WHAT NEEDS TO BE DONE - What is the number of lines below that include the string "säljare"? Provide that number alone.

AVAILABLE DATA -

::::::

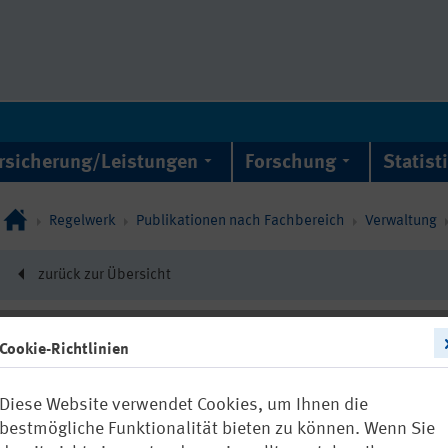
rsicherung/Leistungen
Forschung
Statist
Regelwerk
Publikationen nach Fachbereich
Verwaltung
zurück zur Übersicht
Cookie-Richtlinien
21985
Diese Website verwendet Cookies, um Ihnen die
FBVW-502: In
bestmögliche Funktionalität bieten zu können. Wenn Sie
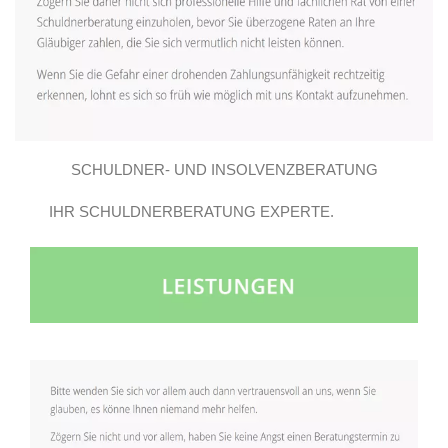
SCHULDNER- UND INSOLVENZBERATUNG
IHR SCHULDNERBERATUNG EXPERTE.
GROSSBEEREN E.V..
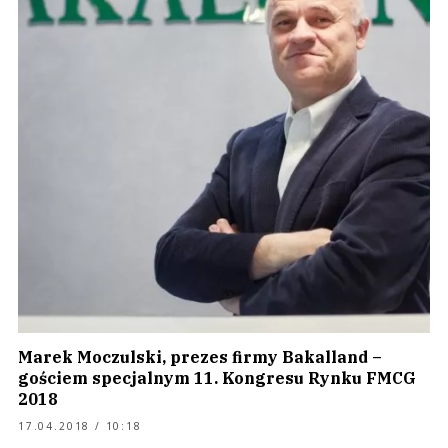
Marek Moczulski, prezes firmy Bakalland –
gościem specjalnym 11. Kongresu Rynku FMCG
2018
17.04.2018 / 10:18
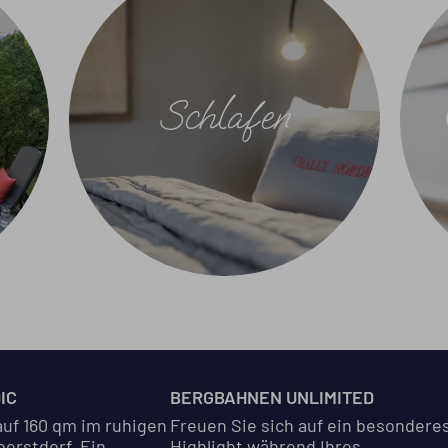
Schlafen
IC
BERGBAHNEN UNLIMITED
auf 160 qm im ruhigen
Freuen Sie sich auf ein besondere
erstdorf. Ein
Highlight während Ihres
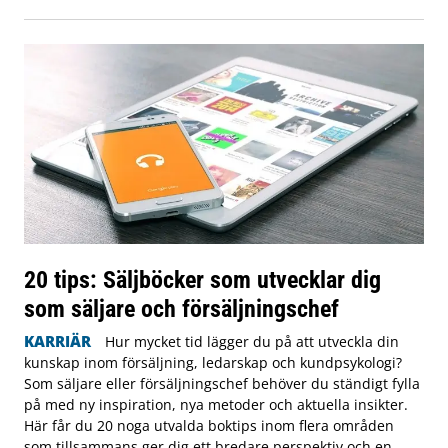
20 tips: Säljböcker som utvecklar dig
som säljare och försäljningschef
KARRIÄR
Hur mycket tid lägger du på att utveckla din
kunskap inom försäljning, ledarskap och kundpsykologi?
Som säljare eller försäljningschef behöver du ständigt fylla
på med ny inspiration, nya metoder och aktuella insikter.
Här får du 20 noga utvalda boktips inom flera områden
som tillsammans ger dig ett bredare perspektiv och en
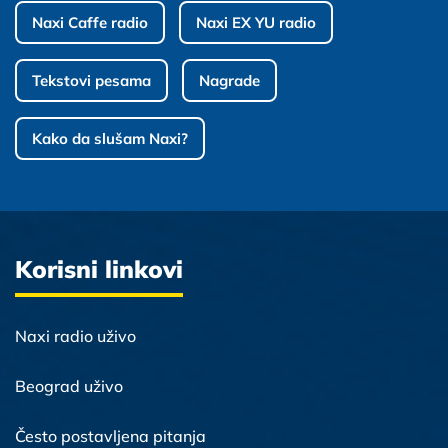
Naxi Caffe radio
Naxi EX YU radio
Tekstovi pesama
Nagrade
Kako da slušam Naxi?
Korisni linkovi
Naxi radio uživo
Beograd uživo
Često postavljena pitanja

::::::

ANSWER BOX - 2